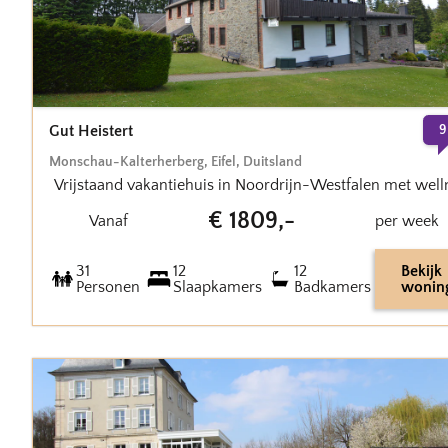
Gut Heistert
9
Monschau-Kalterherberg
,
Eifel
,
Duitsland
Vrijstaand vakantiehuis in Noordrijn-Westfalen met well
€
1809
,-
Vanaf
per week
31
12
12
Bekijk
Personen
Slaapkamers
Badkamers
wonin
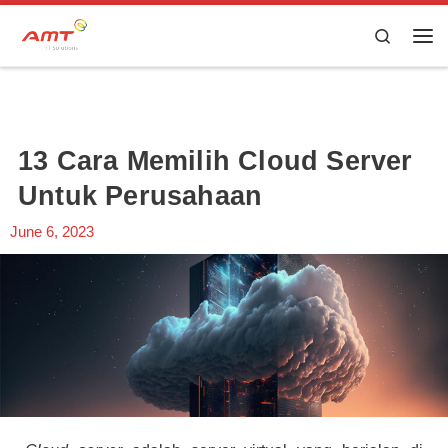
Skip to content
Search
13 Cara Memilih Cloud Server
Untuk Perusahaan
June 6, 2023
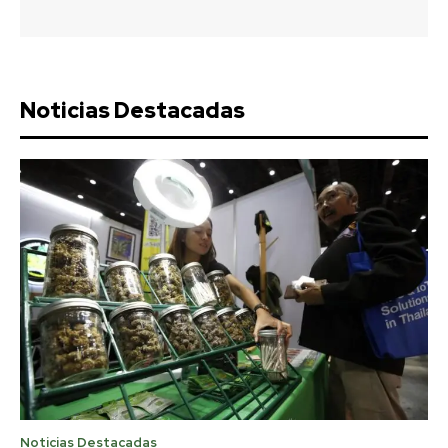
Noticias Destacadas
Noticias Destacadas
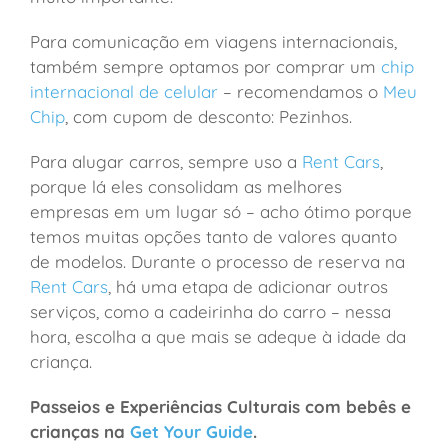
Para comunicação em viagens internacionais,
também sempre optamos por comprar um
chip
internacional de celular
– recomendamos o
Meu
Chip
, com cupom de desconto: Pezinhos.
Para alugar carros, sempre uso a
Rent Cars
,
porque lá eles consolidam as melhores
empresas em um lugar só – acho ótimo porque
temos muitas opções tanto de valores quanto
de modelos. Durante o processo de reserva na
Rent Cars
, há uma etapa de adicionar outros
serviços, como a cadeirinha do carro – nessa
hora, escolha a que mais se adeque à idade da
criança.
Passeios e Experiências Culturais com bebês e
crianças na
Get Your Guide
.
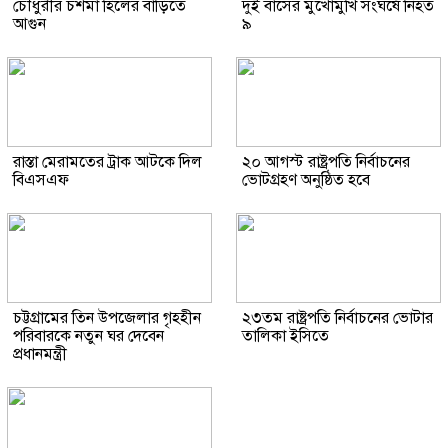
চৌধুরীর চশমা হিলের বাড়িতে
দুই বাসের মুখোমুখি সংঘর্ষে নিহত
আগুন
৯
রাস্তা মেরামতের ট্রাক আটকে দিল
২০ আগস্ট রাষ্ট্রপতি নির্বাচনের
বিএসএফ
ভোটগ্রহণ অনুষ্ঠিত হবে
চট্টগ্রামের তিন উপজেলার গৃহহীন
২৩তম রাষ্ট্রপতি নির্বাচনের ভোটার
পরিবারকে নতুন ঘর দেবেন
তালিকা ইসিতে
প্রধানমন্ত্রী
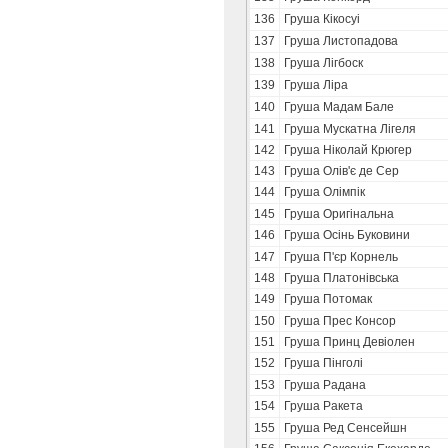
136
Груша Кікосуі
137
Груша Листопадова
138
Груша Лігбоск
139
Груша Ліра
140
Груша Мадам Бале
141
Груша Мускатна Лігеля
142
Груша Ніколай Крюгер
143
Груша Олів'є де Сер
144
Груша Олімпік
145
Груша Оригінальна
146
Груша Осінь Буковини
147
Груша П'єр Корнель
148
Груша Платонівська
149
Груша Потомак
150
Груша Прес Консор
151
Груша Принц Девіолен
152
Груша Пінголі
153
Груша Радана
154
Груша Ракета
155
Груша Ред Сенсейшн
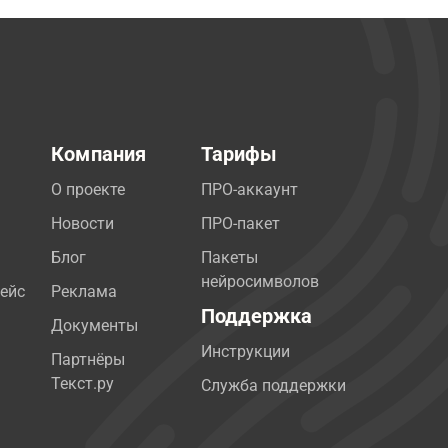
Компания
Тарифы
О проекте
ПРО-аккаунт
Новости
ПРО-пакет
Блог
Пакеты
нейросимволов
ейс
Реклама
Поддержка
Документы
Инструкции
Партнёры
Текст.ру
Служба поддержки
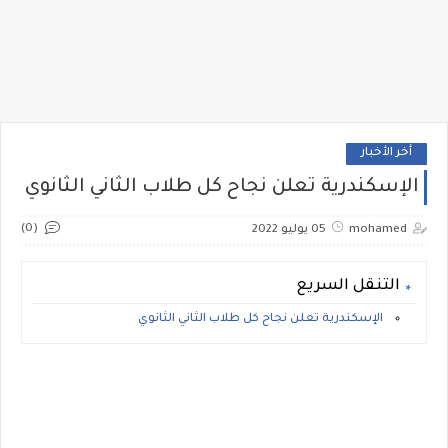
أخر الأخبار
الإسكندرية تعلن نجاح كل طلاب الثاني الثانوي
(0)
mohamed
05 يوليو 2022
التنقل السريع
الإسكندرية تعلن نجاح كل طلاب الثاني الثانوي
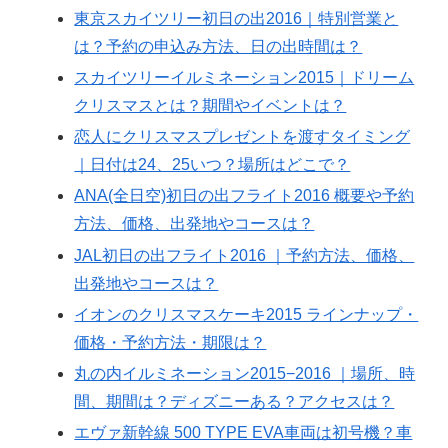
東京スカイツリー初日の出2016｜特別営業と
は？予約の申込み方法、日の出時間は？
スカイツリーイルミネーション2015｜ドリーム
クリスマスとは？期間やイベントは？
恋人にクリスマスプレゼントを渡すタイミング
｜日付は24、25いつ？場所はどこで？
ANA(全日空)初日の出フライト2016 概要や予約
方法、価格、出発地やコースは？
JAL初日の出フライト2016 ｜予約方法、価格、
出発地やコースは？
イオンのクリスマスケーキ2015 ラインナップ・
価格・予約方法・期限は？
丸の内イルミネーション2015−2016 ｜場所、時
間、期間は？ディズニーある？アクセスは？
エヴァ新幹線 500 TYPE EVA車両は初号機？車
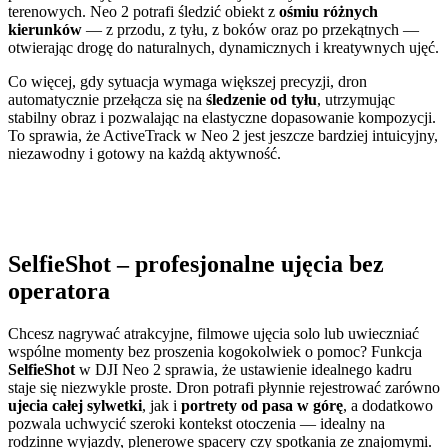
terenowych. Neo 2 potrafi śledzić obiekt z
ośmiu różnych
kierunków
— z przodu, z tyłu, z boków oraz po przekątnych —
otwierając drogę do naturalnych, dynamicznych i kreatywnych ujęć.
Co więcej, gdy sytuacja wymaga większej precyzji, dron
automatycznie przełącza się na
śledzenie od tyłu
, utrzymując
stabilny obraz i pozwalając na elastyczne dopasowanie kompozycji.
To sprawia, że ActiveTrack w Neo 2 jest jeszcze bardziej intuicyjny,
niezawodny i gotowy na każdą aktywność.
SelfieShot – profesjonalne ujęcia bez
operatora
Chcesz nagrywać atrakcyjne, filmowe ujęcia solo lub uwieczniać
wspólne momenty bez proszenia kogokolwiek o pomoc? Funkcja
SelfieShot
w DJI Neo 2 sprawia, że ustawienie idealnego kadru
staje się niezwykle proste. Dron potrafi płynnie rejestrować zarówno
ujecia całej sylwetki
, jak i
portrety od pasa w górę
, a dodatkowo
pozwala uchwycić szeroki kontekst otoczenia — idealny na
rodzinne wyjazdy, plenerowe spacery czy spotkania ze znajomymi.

----------

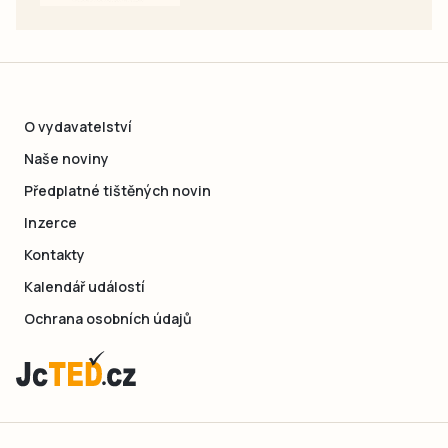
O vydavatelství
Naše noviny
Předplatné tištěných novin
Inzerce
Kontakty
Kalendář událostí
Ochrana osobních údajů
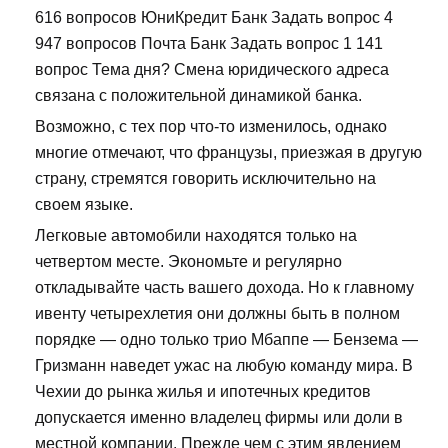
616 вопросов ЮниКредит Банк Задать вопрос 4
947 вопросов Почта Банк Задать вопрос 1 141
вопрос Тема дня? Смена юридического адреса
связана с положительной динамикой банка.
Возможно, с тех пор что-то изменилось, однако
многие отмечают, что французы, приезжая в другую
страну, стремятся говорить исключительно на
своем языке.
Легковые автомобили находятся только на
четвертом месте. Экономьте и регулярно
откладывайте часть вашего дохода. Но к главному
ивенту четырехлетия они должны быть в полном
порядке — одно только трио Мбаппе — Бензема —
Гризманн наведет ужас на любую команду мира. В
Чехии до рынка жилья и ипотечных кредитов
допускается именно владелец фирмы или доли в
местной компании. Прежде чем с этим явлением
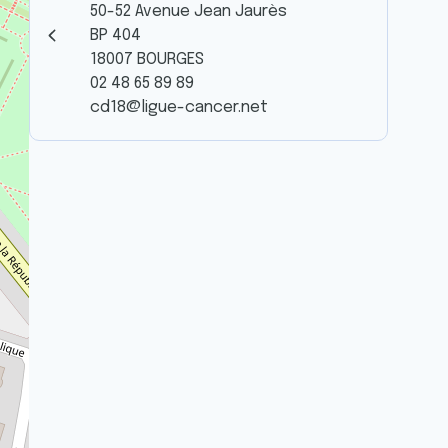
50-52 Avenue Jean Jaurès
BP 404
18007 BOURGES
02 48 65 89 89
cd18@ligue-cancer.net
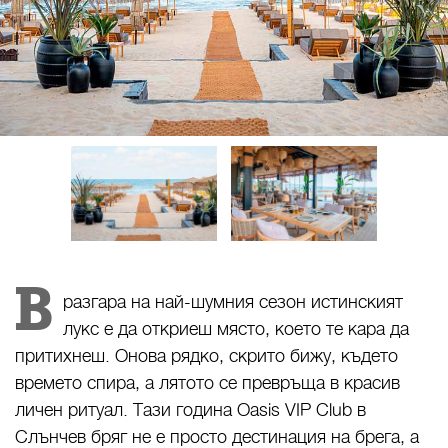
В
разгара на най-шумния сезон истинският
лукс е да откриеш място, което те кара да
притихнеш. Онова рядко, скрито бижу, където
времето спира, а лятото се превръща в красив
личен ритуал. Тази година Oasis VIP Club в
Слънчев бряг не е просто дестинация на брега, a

----------

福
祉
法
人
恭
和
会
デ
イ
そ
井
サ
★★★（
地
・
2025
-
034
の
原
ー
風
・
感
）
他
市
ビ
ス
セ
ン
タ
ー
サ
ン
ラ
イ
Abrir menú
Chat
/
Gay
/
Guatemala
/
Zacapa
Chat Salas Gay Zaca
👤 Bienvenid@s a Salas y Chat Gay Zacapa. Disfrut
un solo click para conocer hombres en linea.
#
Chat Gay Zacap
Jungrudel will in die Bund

----------

TASK DETAILS: The answer must be every line of the records that contains the word "porque".

RESULT FOR THIS TASK:
porque lá eles consolidam as melhores
empresas em um lugar só – acho ótimo porque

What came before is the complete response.